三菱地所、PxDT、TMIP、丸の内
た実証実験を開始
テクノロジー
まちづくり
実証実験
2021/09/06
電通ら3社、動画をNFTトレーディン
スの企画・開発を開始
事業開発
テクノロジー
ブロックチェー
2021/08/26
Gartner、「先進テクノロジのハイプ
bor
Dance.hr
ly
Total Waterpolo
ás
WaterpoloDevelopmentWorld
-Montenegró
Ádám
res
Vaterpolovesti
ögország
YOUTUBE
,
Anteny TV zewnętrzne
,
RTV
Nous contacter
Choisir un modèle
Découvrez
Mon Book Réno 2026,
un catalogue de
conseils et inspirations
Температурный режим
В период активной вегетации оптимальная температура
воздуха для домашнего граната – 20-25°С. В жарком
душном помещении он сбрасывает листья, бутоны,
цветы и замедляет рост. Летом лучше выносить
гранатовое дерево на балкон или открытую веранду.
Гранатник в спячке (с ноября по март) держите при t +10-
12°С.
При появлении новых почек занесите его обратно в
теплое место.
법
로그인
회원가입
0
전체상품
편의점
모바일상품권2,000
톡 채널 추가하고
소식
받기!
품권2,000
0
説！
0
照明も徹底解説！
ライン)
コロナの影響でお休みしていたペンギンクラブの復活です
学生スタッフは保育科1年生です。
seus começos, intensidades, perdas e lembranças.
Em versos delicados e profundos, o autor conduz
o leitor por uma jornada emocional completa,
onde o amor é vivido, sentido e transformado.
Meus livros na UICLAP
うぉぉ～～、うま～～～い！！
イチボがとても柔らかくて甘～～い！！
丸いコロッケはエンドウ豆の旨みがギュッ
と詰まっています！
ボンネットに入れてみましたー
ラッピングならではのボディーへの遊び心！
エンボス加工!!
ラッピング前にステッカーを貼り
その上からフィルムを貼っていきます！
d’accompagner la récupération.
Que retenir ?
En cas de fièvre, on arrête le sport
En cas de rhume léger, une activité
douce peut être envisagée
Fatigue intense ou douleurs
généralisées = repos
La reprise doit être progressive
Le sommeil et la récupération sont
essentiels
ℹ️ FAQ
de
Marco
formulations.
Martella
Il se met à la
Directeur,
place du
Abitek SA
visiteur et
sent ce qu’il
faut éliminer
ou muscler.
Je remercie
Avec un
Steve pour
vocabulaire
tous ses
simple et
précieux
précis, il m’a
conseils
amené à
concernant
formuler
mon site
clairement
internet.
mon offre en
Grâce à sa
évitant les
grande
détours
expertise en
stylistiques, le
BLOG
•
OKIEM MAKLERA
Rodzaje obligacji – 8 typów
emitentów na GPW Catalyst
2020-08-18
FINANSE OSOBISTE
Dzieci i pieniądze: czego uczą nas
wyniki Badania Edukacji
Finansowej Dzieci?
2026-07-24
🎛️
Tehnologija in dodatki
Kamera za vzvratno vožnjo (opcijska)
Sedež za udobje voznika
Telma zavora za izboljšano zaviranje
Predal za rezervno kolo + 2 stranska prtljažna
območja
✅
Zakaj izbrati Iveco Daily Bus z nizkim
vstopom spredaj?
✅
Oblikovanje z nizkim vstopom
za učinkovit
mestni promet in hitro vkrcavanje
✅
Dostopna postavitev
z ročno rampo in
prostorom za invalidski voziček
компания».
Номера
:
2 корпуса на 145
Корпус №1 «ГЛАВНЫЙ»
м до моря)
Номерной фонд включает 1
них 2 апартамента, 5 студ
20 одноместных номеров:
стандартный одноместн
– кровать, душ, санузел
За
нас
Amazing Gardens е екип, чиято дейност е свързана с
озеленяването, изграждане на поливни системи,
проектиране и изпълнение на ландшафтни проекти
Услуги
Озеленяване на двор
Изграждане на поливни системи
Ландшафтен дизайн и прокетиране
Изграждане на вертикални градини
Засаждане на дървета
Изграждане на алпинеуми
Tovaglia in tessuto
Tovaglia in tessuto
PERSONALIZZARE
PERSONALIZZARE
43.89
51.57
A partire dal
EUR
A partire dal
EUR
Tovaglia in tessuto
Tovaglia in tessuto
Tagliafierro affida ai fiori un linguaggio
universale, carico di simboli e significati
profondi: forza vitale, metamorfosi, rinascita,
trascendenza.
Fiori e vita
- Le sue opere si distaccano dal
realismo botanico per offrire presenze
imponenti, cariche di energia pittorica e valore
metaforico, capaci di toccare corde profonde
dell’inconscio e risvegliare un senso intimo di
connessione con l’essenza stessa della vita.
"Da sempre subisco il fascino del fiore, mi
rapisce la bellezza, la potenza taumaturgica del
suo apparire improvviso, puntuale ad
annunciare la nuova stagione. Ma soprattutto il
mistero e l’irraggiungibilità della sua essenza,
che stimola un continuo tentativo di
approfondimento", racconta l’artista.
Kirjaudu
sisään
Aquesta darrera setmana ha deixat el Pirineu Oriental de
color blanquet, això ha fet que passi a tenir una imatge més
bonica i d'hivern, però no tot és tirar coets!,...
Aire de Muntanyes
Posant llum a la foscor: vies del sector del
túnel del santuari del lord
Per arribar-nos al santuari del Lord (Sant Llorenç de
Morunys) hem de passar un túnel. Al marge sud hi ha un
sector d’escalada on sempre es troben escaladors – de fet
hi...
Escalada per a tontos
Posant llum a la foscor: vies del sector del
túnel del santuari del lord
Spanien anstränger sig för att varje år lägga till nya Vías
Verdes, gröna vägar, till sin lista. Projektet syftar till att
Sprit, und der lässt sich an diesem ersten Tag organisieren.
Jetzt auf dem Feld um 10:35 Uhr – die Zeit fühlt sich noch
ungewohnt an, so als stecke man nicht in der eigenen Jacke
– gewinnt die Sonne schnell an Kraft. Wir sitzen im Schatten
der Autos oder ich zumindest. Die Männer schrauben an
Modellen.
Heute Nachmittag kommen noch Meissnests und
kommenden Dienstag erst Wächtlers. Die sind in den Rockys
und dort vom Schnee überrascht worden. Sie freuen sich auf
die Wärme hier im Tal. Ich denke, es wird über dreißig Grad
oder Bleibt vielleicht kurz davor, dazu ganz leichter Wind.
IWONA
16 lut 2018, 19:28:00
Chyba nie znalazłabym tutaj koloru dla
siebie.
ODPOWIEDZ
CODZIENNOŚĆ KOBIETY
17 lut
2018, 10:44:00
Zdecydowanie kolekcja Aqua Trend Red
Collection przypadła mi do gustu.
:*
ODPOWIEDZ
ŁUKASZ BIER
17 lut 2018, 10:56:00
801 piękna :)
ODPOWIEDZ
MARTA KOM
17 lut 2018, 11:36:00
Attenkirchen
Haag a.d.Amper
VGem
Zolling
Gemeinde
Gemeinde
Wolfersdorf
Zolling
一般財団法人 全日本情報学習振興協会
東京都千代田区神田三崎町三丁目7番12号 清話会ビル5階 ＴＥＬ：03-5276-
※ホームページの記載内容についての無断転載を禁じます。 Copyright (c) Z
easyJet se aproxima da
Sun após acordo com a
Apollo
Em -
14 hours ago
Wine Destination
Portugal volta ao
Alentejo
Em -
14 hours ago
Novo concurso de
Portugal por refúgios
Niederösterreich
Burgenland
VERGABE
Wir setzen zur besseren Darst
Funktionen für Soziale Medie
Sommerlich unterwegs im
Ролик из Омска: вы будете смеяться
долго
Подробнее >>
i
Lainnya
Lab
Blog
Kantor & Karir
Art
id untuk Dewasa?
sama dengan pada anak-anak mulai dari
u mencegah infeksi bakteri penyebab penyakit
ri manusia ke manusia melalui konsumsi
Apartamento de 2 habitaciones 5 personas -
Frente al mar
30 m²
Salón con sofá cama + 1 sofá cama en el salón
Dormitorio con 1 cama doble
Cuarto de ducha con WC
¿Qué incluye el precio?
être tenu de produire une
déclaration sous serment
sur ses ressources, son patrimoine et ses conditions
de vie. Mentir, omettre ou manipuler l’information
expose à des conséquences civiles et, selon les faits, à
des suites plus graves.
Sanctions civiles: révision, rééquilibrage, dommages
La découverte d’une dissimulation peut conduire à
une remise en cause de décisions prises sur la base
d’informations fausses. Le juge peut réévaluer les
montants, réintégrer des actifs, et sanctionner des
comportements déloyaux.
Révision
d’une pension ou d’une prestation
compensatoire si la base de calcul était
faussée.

^^^^^^^^

• _DIRECTIONS FOR THIS TASK_
Tally up the lines in the records containing the word "civiles", then give the count and nothing else.

• _OUTPUT BELOW_
2